Обсуждение: Case studies

Поиск
Список
Период
Сортировка

Case studies

От
"Elvis Henríquez"
Дата:
Hello everybody.

Rather than asking for a technical detail or writing about a problem,
I'm asking for up-to-date case studies involving PostgreSQL.

The company where I'm actually working is migrating some apps; one
requires a Data Warehouse, and I'm proposing PostgreSQL, but they're
thinking of Oracle, as the system has one table (among others) with 20
fields and more then 19 millions of records, and this exists for 2
subcompanies, which are actually in different databases, but the
migration project implies joining the two subcompanies data.

This amount of data is the result of 8 years of usage, and the data
growing rate has increased in the last two years.
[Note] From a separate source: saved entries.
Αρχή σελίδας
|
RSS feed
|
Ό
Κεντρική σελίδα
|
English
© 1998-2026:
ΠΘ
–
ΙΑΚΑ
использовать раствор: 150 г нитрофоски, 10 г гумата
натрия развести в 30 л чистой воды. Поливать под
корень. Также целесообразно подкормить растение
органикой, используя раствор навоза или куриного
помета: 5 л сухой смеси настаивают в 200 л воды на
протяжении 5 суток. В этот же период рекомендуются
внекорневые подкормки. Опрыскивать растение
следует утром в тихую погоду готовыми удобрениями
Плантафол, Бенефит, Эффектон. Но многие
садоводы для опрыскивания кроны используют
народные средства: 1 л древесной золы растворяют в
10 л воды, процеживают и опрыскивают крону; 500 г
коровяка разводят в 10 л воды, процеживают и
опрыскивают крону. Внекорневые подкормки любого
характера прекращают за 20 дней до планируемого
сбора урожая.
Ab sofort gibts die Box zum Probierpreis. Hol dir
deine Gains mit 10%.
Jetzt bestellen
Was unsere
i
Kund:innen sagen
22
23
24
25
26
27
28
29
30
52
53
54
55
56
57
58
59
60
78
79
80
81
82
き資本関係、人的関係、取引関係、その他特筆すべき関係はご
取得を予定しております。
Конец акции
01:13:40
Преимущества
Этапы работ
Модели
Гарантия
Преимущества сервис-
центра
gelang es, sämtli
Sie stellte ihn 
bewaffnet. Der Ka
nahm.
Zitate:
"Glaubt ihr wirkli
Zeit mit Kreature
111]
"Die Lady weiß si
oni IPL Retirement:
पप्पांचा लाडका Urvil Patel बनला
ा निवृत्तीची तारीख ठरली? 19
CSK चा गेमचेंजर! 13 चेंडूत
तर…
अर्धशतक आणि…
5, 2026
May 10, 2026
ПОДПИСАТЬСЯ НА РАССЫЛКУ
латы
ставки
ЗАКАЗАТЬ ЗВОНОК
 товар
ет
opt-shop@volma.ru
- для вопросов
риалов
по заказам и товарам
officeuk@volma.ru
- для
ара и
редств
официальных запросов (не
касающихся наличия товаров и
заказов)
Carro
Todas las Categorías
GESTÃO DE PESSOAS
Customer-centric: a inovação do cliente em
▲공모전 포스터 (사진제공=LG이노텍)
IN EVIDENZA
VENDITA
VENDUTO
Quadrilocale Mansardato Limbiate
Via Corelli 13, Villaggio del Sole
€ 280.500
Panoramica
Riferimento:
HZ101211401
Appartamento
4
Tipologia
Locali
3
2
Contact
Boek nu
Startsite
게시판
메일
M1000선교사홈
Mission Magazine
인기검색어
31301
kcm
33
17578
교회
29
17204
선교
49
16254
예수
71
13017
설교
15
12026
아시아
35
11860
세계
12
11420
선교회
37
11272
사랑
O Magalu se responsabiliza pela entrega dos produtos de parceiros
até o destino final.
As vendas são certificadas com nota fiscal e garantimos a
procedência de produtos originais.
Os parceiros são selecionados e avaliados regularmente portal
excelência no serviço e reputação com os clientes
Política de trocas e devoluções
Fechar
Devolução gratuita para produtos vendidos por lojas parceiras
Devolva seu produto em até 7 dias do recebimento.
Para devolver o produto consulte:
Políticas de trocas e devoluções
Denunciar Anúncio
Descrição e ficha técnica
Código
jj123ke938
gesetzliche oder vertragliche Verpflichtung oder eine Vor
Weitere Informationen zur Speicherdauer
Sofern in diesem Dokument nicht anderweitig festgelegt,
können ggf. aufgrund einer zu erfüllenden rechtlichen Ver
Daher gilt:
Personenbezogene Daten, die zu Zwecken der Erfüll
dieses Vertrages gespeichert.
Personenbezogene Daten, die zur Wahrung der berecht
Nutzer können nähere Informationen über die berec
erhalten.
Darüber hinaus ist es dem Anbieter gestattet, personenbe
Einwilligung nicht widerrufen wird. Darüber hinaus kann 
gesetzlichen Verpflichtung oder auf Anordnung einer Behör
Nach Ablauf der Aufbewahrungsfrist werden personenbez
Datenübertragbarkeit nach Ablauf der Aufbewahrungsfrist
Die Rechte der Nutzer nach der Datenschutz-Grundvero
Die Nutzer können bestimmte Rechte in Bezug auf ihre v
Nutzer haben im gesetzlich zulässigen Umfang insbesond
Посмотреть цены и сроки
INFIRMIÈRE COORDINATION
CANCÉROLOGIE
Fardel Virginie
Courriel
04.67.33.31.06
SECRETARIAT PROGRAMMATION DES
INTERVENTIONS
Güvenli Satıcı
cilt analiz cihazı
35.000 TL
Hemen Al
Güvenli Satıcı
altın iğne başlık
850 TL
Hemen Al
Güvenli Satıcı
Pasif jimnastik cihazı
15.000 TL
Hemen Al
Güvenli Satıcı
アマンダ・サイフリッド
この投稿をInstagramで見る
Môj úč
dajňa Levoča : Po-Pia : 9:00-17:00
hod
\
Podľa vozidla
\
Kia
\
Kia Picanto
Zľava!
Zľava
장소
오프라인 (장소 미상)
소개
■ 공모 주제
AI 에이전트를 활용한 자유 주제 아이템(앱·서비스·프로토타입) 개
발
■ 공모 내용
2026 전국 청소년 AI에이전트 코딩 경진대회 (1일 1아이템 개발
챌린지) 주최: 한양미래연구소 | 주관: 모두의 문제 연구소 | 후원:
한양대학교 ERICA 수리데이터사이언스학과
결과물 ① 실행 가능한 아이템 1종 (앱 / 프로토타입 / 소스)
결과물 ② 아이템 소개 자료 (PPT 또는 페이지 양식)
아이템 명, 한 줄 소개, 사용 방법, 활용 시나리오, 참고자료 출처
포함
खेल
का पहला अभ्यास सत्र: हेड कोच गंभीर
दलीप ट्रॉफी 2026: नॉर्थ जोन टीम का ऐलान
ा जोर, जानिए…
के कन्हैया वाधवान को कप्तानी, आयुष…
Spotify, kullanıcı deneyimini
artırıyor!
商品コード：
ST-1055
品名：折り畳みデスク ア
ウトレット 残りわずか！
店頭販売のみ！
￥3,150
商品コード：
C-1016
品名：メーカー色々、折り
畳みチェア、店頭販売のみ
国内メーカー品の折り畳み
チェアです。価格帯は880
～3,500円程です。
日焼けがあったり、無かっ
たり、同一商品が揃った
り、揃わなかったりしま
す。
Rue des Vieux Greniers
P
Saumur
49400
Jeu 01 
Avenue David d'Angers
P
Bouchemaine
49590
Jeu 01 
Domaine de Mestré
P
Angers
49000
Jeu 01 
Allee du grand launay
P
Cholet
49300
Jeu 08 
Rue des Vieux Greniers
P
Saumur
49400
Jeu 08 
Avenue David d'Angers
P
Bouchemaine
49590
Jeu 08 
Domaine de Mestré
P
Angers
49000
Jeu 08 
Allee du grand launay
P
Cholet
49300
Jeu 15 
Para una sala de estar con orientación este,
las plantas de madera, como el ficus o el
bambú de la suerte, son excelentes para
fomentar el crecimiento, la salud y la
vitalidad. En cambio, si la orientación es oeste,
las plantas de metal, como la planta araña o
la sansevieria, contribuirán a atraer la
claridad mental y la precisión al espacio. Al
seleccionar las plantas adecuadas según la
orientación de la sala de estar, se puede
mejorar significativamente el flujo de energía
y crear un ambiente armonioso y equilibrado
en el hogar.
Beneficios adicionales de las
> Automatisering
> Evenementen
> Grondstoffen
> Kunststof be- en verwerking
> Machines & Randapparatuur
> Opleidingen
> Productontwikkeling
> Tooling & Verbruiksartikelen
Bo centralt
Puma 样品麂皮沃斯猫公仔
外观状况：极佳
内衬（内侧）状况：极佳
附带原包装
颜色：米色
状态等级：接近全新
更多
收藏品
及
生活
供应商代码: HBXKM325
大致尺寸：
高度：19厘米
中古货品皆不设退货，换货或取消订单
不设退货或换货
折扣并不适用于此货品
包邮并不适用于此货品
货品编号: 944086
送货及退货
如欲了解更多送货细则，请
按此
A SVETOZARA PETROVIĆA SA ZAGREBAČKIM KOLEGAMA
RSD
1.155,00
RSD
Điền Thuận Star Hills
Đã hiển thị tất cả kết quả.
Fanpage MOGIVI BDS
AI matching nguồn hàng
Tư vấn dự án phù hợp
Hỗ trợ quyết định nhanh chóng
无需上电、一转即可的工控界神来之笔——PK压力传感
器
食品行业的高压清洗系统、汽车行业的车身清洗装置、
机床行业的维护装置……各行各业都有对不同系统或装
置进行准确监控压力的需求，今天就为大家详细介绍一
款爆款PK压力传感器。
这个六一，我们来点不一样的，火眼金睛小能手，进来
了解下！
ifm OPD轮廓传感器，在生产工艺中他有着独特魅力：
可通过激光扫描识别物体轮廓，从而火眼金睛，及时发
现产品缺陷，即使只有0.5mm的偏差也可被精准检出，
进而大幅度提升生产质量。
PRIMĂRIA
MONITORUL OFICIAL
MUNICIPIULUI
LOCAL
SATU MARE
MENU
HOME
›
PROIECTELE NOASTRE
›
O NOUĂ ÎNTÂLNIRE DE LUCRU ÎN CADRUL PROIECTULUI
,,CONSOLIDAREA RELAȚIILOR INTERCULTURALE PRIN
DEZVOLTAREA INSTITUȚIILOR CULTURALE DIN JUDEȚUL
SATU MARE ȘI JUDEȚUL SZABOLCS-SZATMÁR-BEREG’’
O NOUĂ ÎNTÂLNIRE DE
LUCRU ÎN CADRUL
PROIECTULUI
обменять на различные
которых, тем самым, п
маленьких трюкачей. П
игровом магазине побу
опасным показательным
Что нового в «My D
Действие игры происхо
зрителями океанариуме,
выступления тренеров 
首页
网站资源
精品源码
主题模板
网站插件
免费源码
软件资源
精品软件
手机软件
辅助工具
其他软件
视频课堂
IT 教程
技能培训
They asked me for case studies that shows this, so they can go ahead
with the migration to PostgreSQL.

The ones shown in "http://www.postgresql.org/about/casestudies/" are
out-dated and don't show amount of records or database/table size or
growth.

I hope you could help me with this.

Re: Case studies

От
"Rodrigo De León"
Дата:
On Nov 26, 2007 10:34 PM, Elvis Henríquez <henriquez.elvis@gmail.com> wrote:
> I hope you could help me with this.

See:
http://www.lethargy.org/~jesus/archives/66-Big-Bad-PostgreSQL.html

Re: Case studies

От
"Scott Marlowe"
Дата:
On Nov 26, 2007 9:34 PM, Elvis Henríquez <henriquez.elvis@gmail.com> wrote:
> Hello everybody.
>
> Rather than asking for a technical detail or writing about a problem,
> I'm asking for up-to-date case studies involving PostgreSQL.
>
> The company where I'm actually working is migrating some apps; one
> requires a Data Warehouse, and I'm proposing PostgreSQL, but they're
> thinking of Oracle, as the system has one table (among others) with 20
> fields and more then 19 millions of records, and this exists for 2
> subcompanies, which are actually in different databases, but the
> migration project implies joining the two subcompanies data.
>
> This amount of data is the result of 8 years of usage, and the data
> growing rate has increased in the last two years.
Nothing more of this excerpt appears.